Terms of treatment and recovery
As previously mentioned, there is a distinct difference between physical dependence and addiction. Volkow and McLellan (2016) point out that through the repeated administration of opioid medications one might develop tolerance and physical dependence, but these symptoms are quickly resolved upon the cessation of the medication. OUD, or an addiction, however, is a chronic, relapsing condition that does not end with the discontinuation of opioids; proper treatment is required. Approximately 80% of individuals with an OUD do not receive appropriate treatment (NIDA, 2017b) causing many of them to succumb to the perils brought on by the disorder. A number of factors contribute to this staggering statistic including a lack of access to insurance or problems with insurance coverage and reimbursement; the underutilization of treatment services by state Medicaid programs; and a lack of specialized treatment providers (American Society of Addiction Medicine [ASAM], 2013; Jones, Campopiano, Baldwin, & McCance-Katz, 2015; NIDA, 2016). Utilizing pharmacological treatment while incorporating recovery-oriented services and pain management services are considered crucial for long-term, sustained treatment and recovery success. It is important to ensure that treatment is all encompassing as offering services in isolation does little to combat the underlying problem and others that ensue as a result. Addressing all areas of a person’s life (e.g., social, psychological, biological, spiritual, vocational) and not just the substance use disorder serves to increase the likelihood of treatment retention and completion. Medication-assisted treatment has proven to be one of the most effective forms of treatment for individuals with OUDs especially when coupled with programs that address the co-occurring biopsychosocial-spiritual needs as well.

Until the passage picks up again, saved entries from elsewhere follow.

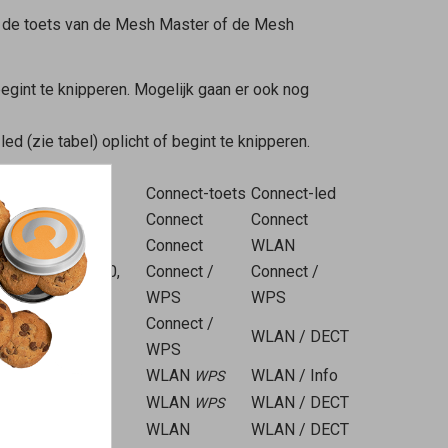
 de toets van de
Mesh Master
of de
Mesh
begint te knipperen. Mogelijk gaan er ook nog
ed (zie tabel) oplicht of begint te knipperen.
Connect-toets
Connect-led
Connect
Connect
Connect
WLAN
5530, 4690, 4630,
Connect /
Connect /
WPS
WPS
Connect /
WLAN / DECT
WPS
WLAN
WLAN / Info
WPS
WLAN
WLAN / DECT
WPS
WLAN
WLAN / DECT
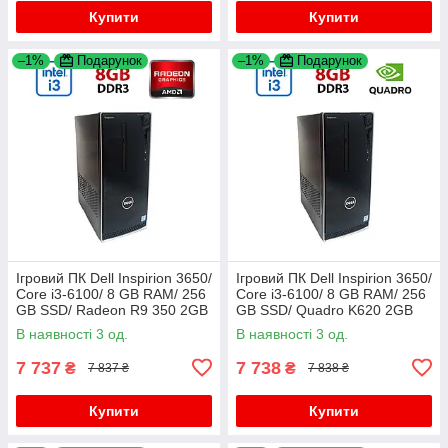
Купити
Купити
–1%
Подарунок
–1%
Подарунок
Ігровий ПК Dell Inspirion 3650/
Ігровий ПК Dell Inspirion 3650/
Core i3-6100/ 8 GB RAM/ 256
Core i3-6100/ 8 GB RAM/ 256
GB SSD/ Radeon R9 350 2GB
GB SSD/ Quadro K620 2GB
В наявності 3 од.
В наявності 3 од.
7 737
7 738
₴
₴
7 837 ₴
7 838 ₴
Купити
Купити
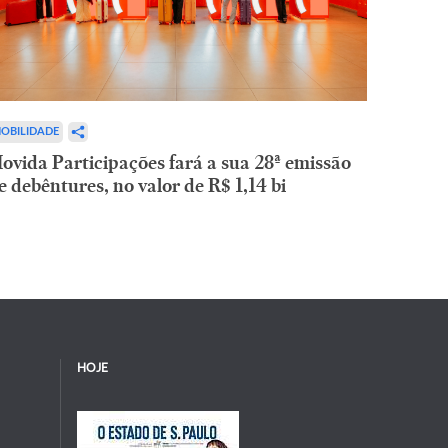
OBILIDADE
ovida Participações fará a sua 28ª emissão
e debêntures, no valor de R$ 1,14 bi
HOJE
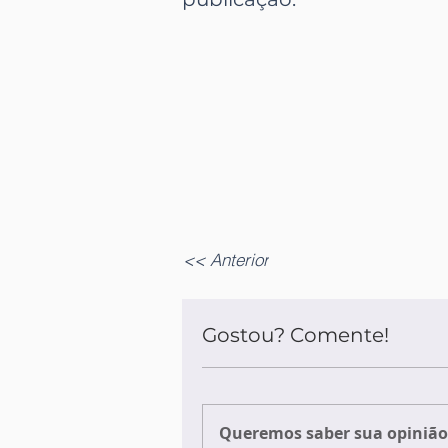
<< Anterior
Gostou? Comente!
Queremos saber sua opinião 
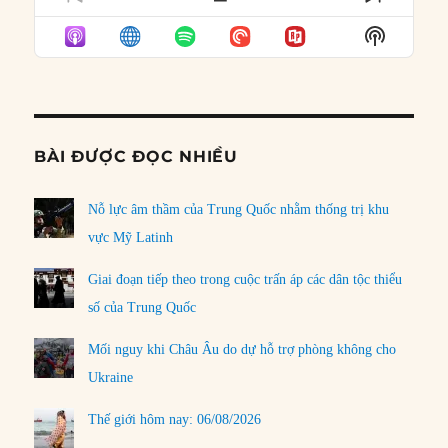
PREVIOUS
SHOW
NEXT
EPISODE
EPISODES
EPISO
Show
LIST
Podcast
Informat
BÀI ĐƯỢC ĐỌC NHIỀU
Nỗ lực âm thầm của Trung Quốc nhằm thống trị khu
vực Mỹ Latinh
Giai đoạn tiếp theo trong cuộc trấn áp các dân tộc thiểu
số của Trung Quốc
Mối nguy khi Châu Âu do dự hỗ trợ phòng không cho
Ukraine
Thế giới hôm nay: 06/08/2026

Medication-assisted treatment
Numerous studies tout the importance of providing the right type of care for individuals with OUDs such as pharmacological or medication-assisted treatment (MAT). MAT involves the use of specific medications combined with cognitive and behavioral therapies and other programs that support psychosocial functioning. MAT for individuals with OUDs includes methadone, buprenorphine, naltrexone, and naloxone. Medications used to treat co-occurring physical and psychiatric disabilities are generally included as well. It is important to note that MAT is
Methadone
Methadone (Dolophine ®, Methadose ®) was the first medication approved by the Food and Drug Administration (FDA) to treat OUDs. Methadone is primarily used during the detoxification period and for maintenance during and after completing treatment as it helps to reduce withdrawal symptoms and cravings and it blocks the euphoric effects of opioids; it is also safe for women who are pregnant or breastfeeding (SAMHSA, 2015). This medication is taken daily and can be administered “orally as a liquid concentrate, tablet, or oral solution of diskette or powder” (SAMHSA, para. 4). Methadone can be used as a way to manage pain, and any licensed doctor can prescribe methadone for this reason; however, federal policies mandate that methadone prescribed to treat OUDs can only be dispensed through an Opioid Treatment Programs (OTP) approved by SAMHSA. Because of this mandate, individuals taking this medication for an OUD must do so under the close supervision of a physician consequently requiring they report to the OTP each day; home doses may be allowed after establishing progress, compliance, and stability (SAMHSA). Because methadone is addictive, it is imperative patients take it as prescribed. To find information on opioid treatment programs in your state, visit http://dpt2.samhsa.gov/treatment/directory.aspx
Buprenorphine
Buprenorphine (Subutex ®, Suboxone ®, Zubsolv ®) was approved for the treatment of OUDs by the Food and Drug Administration (FDA) in 2002, and it works by reducing symptoms of withdrawal and cravings, and while it produces some of the same effects of opioids themselves (i.e., euphoria), these effects are diminished. Other benefits associated with buprenorphine is its “ceiling effect,” which lowers the potential for misuse, dependency, and side-effects and that it can be used on a daily or “less than daily basis” (SAMHSA, 2010, p. 30). Motov and Ast (2008) define ceiling effect as “the dose beyond which there is no additional analgesic effect (para. 1). Because higher doses of buprenorphine do not lead to an increased high or increased pain relief, patients are less likely to abuse it.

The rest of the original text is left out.